How to complete this task →
Please repeat, from the entries that follow, the lines from the one containing "DOWNLOAD (149, 1558)" through the one containing "Image resolution: width=153, height=2576." exactly, adding nothing.

Supplied records →
========================

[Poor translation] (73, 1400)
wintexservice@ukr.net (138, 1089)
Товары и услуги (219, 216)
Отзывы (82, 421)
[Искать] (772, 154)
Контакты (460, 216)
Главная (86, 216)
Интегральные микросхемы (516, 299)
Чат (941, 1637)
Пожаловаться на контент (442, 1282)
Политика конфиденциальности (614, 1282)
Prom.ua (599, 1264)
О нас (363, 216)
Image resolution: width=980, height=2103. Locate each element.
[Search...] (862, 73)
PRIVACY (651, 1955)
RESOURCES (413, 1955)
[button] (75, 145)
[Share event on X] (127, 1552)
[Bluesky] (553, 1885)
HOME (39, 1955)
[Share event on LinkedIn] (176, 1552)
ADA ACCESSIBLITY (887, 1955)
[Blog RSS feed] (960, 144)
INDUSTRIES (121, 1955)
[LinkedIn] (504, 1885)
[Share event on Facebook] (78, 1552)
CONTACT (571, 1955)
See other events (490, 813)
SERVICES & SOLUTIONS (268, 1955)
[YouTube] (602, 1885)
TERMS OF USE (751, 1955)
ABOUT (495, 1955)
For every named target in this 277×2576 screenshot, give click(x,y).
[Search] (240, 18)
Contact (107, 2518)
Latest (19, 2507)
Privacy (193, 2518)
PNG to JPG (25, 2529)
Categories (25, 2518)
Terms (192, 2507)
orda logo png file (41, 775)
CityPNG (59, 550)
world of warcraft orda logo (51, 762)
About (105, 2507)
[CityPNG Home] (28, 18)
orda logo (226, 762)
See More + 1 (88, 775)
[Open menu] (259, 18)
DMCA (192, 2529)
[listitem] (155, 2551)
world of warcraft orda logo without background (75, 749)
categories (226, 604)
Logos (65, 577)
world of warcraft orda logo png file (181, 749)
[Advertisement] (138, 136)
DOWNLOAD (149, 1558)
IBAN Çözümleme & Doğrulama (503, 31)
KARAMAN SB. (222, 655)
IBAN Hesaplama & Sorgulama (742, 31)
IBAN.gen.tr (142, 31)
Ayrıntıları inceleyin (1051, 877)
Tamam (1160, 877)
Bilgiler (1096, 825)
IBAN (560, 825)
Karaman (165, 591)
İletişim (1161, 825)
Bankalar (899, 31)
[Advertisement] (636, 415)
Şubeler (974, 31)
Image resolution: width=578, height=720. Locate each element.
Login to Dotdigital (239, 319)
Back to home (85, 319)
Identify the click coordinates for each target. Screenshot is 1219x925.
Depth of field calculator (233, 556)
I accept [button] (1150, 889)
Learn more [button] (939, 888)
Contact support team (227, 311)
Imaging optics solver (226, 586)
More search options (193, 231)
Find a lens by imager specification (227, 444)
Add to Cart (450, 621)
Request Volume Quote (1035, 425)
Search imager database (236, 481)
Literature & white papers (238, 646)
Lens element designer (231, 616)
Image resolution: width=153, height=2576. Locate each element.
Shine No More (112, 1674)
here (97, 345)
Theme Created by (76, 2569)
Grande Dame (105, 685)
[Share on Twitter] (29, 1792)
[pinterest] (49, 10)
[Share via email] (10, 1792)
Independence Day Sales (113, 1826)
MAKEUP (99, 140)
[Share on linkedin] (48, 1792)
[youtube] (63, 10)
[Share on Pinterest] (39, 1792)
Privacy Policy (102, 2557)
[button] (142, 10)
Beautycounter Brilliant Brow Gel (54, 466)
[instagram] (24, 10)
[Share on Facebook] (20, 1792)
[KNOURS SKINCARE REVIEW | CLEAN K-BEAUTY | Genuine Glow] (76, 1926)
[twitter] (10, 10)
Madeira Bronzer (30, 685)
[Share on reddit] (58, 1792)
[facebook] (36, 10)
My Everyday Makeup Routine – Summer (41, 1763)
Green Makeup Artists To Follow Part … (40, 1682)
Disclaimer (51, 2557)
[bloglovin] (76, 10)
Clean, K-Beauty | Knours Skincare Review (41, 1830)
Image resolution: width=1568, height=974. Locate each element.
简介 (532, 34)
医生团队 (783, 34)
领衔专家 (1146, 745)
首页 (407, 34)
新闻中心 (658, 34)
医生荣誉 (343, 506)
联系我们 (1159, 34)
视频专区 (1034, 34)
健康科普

========================

Result of this exercise →
DOWNLOAD (149, 1558)
IBAN Çözümleme & Doğrulama (503, 31)
KARAMAN SB. (222, 655)
IBAN Hesaplama & Sorgulama (742, 31)
IBAN.gen.tr (142, 31)
Ayrıntıları inceleyin (1051, 877)
Tamam (1160, 877)
Bilgiler (1096, 825)
IBAN (560, 825)
Karaman (165, 591)
İletişim (1161, 825)
Bankalar (899, 31)
[Advertisement] (636, 415)
Şubeler (974, 31)
Image resolution: width=578, height=720. Locate each element.
Login to Dotdigital (239, 319)
Back to home (85, 319)
Identify the click coordinates for each target. Screenshot is 1219x925.
Depth of field calculator (233, 556)
I accept [button] (1150, 889)
Learn more [button] (939, 888)
Contact support team (227, 311)
Imaging optics solver (226, 586)
More search options (193, 231)
Find a lens by imager specification (227, 444)
Add to Cart (450, 621)
Request Volume Quote (1035, 425)
Search imager database (236, 481)
Literature & white papers (238, 646)
Lens element designer (231, 616)
Image resolution: width=153, height=2576. Locate each element.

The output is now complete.